Windows operation and groupBy operation

Windows operation

import spark.implicits._

val words = ... // streaming DataFrame of schema { timestamp: Timestamp, word: String }

// Group the data by window and word and compute the count of each group
val windowedCounts = words.groupBy(
  window($"timestamp", "10 minutes", "5 minutes"),
  $"word"
).count()

 

Windows operation is a unique operation of continuous flow. Setting the size of time window and performing groupBy operation according to the size of window.

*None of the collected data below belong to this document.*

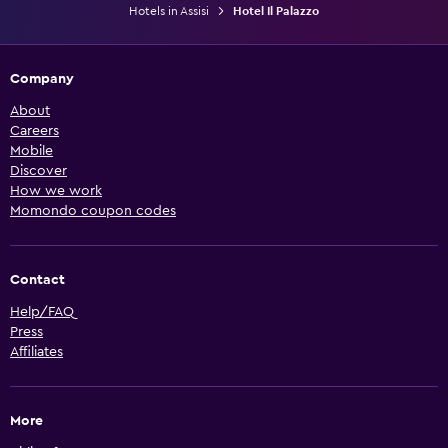
Hotels in Assisi
Hotel Il Palazzo
Company
About
Careers
Mobile
Discover
How we work
Momondo coupon codes
Contact
Help/FAQ
Press
Affiliates
More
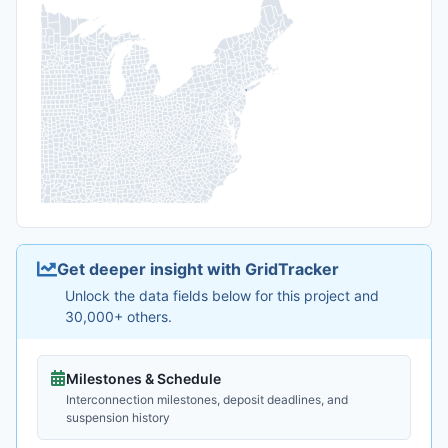
Get deeper insight with GridTracker
Unlock the data fields below for this project and
30,000+ others.
Milestones & Schedule
Interconnection milestones, deposit deadlines, and
suspension history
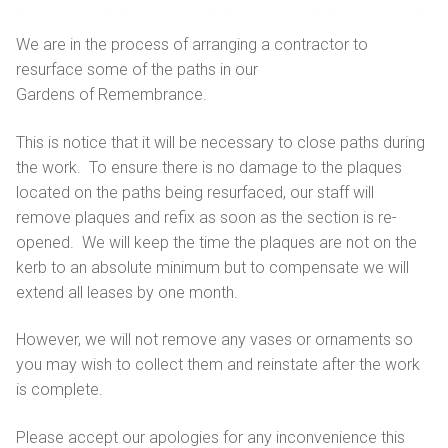
Getting here
Sanctuary chapel
Graves of interest
Burials
We are in the process of arranging a contractor to
Parking
resurface some of the paths in our
Historic chapels
Holders of the Victoria Cross
Environmental considerations
Gardens of Remembrance.
Fees and forms
This is notice that it will be necessary to close paths during
Bereavement support
the work. To ensure there is no damage to the plaques
located on the paths being resurfaced, our staff will
FAQs
remove plaques and refix as soon as the section is re-
opened. We will keep the time the plaques are not on the
kerb to an absolute minimum but to compensate we will
extend all leases by one month.
However, we will not remove any vases or ornaments so
you may wish to collect them and reinstate after the work
is complete.
Please accept our apologies for any inconvenience this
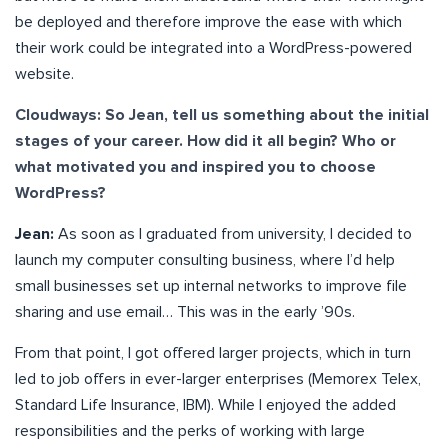
be deployed and therefore improve the ease with which
their work could be integrated into a WordPress-powered
website.
Cloudways: So Jean, tell us something about the initial
stages of your career. How did it all begin? Who or
what motivated you and inspired you to choose
WordPress?
Jean:
As soon as I graduated from university, I decided to
launch my computer consulting business, where I’d help
small businesses set up internal networks to improve file
sharing and use email… This was in the early ’90s.
From that point, I got offered larger projects, which in turn
led to job offers in ever-larger enterprises (Memorex Telex,
Standard Life Insurance, IBM). While I enjoyed the added
responsibilities and the perks of working with large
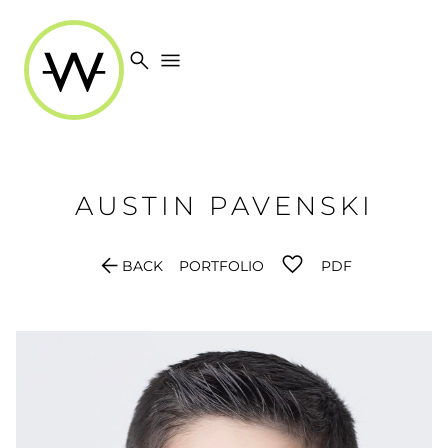
search
menu
AUSTIN
PAVENSKI
arrow_back
BACK
PORTFOLIO
PDF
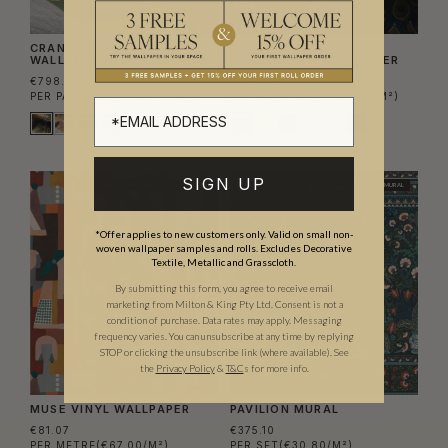
CRANES GRASSCLOTH
PEACOCK GARDEN
WALLPAPER
GRASSCLOTH WALLPAPER
€798.60
€798.60
PER PANEL SET
(€150.68/M²)
PER PANEL SET
(€150.68/M²)
SIGN UP
TRADE ONLY
WIDE WIDTH
TRADE PICK
MURAL
*Offer applies to new customers only. Valid on small non-
woven wallpaper samples and rolls. Excludes Decorative
Textile, Metallic and Grasscloth.
By submitting this form, you agree to receive email
marketing from Milton & King Pty Ltd. Consent is not a
condition of purchase. Data rates may apply. Messaging
frequency varies. You can unsubscribe at any time by replying
STOP or clicking the unsubscribe link (where available).
See
the
Privacy Policy
&
T&C
s for more info.
MUSE VINYL WALLPAPER
PAVILION MURAL
€81.07
€375.10
PER METRE
(€67.00/M²)
PER SET
(€30.80/M²)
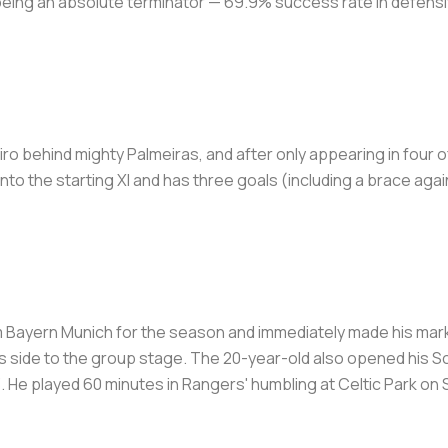
s being an absolute terminator — 69.9% success rate in defensi
eiro behind mighty Palmeiras, and after only appearing in four o
to the starting XI and has three goals (including a brace aga
m Bayern Munich for the season and immediately made his mark w
s side to the group stage. The 20-year-old also opened his S
. He played 60 minutes in Rangers' humbling at Celtic Park on S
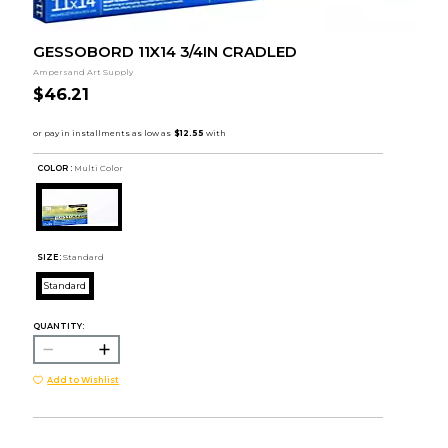
GESSOBORD 11X14 3/4IN CRADLED
Ampersand Art Supply
$46.21
COLOR :
Multi Color
SIZE:
Standard
Standard
QUANTITY:
Add to Wishlist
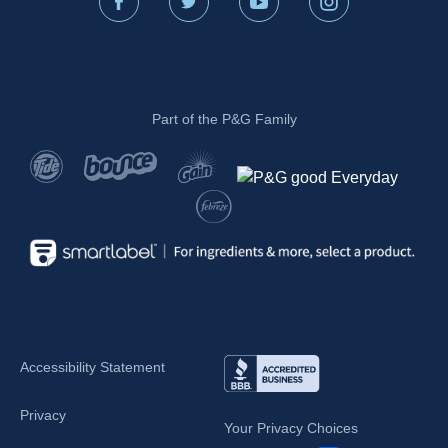
Part of the P&G Family
Accessibility Statement
Privacy
Your Privacy Choices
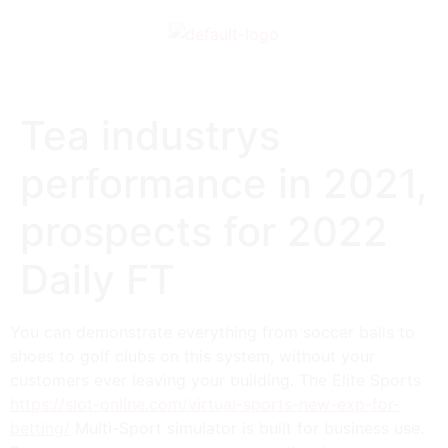
Tea industrys
performance in 2021,
prospects for 2022
Daily FT
You can demonstrate everything from soccer balls to
shoes to golf clubs on this system, without your
customers ever leaving your building. The Elite Sports
https://slot-online.com/virtual-sports-new-exp-for-
betting/
Multi-Sport simulator is built for business use.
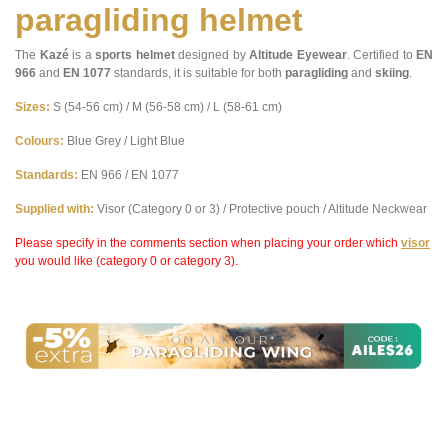
paragliding helmet
The
Kazé
is a
sports helmet
designed by
Altitude Eyewear
. Certified to
EN
966
and
EN 1077
standards, it is suitable for both
paragliding
and
skiing
.
Sizes:
S (54-56 cm) / M (56-58 cm) / L (58-61 cm)
Colours:
Blue Grey / Light Blue
Standards:
EN 966 / EN 1077
Supplied with:
Visor (Category 0 or 3) / Protective pouch / Altitude Neckwear
Please specify in the comments section when placing your order which
visor
you would like (category 0 or category 3).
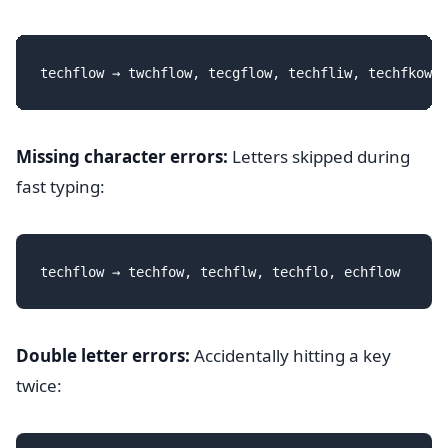
Missing character errors:
Letters skipped during
fast typing:
Double letter errors:
Accidentally hitting a key
twice:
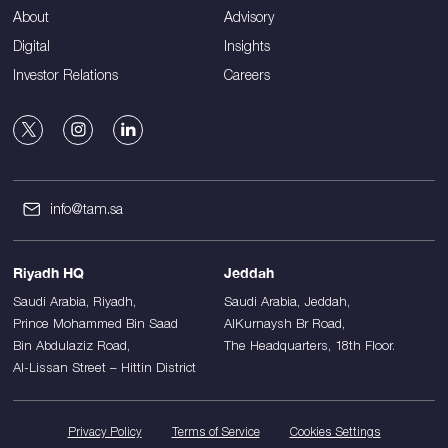
About
Advisory
Digital
Insights
Investor Relations
Careers
info@tam.sa
Riyadh HQ
Jeddah
Saudi Arabia, Riyadh,
Saudi Arabia, Jeddah,
Prince Mohammed Bin Saad
AlKurnaysh Br Road,
Bin Abdulaziz Road,
The Headquarters, 18th Floor.
Al-Lissan Street – Hittin District
Privacy Policy
Terms of Service
Cookies Settings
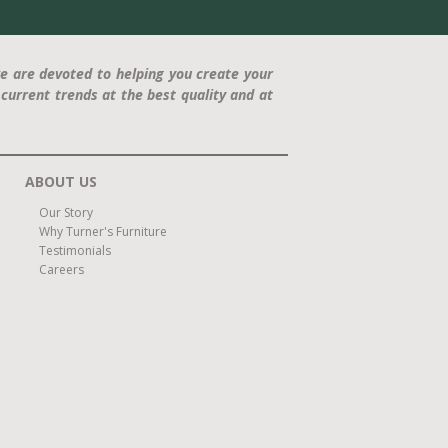
e are devoted to helping you create your
current trends at the best quality and at
ABOUT US
Our Story
Why Turner's Furniture
Testimonials
Careers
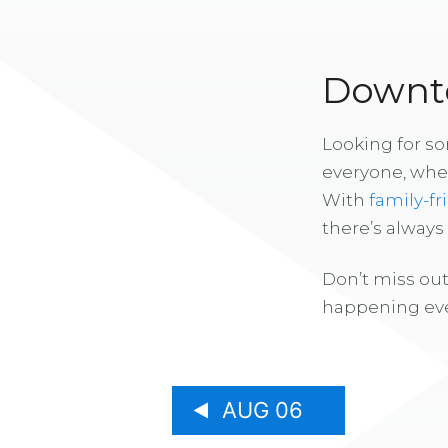
Downto
Looking for s
everyone, whe
With
family-fr
there’s alway
Don’t miss out
happening eve
AUG 06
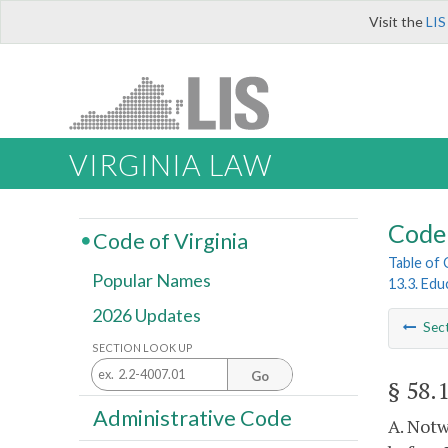
Visit the
LIS
VIRGINIA LAW
Code 
Code of Virginia
Table of
Popular Names
13.3. Ed
2026 Updates
Sec
SECTION LOOK UP
Go
§ 58.
Administrative Code
A. Notw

Look at the groupBy operation on the dataset.

groupBy operation

Definition:

 def groupBy(cols: Column*): RelationalGroupedDataset = {

    RelationalGroupedDataset(toDF(), cols.map(_.expr), RelationalGroupedDataset.GroupByType)

  }

Generate a new RelationalGroupedDataset object. The most important method for this object is:

 private[this] def toDF(aggExprs: Seq[Expression]): DataFrame = {

    val aggregates = if (df.sparkSession.sessionState.conf.dataFrameRetainGroupColumns) {

      groupingExprs ++ aggExprs

    } else {

      aggExprs

    }

    val aliasedAgg = aggregates.map(alias)

    groupType match {

      case RelationalGroupedDataset.GroupByType =>

        Dataset.ofRows(df.sparkSession, Aggregate(groupingExprs, aliasedAgg, df.logicalPlan))

      case RelationalGroupedDataset.RollupType =>

        Dataset.ofRows(

          df.sparkSession, Aggregate(Seq(Rollup(groupingExprs)), aliasedAgg, df.logicalPlan))

      case RelationalGroupedDataset.CubeType =>

        Dataset.ofRows(

          df.sparkSession, Aggregate(Seq(Cube(groupingExprs)), aliasedAgg, df.logicalPlan))

      case RelationalGroupedDataset.PivotType(pivotCol, values) =>

        val aliasedGrps = groupingExprs.map(alias)

        Dataset.ofRows(

          df.sparkSession, Pivot(Some(aliasedGrps), pivotCol, values, aggExprs, df.logicalPlan))

    }

  }

Let's look at one:

Dataset.ofRows(df.sparkSession, Aggregate(groupingExprs, aliasedAgg, df.logicalPlan))

See how it works?

Aggregate here is a kind of Logic Plan, we just need to look at the implementation mechanism of Aggregate.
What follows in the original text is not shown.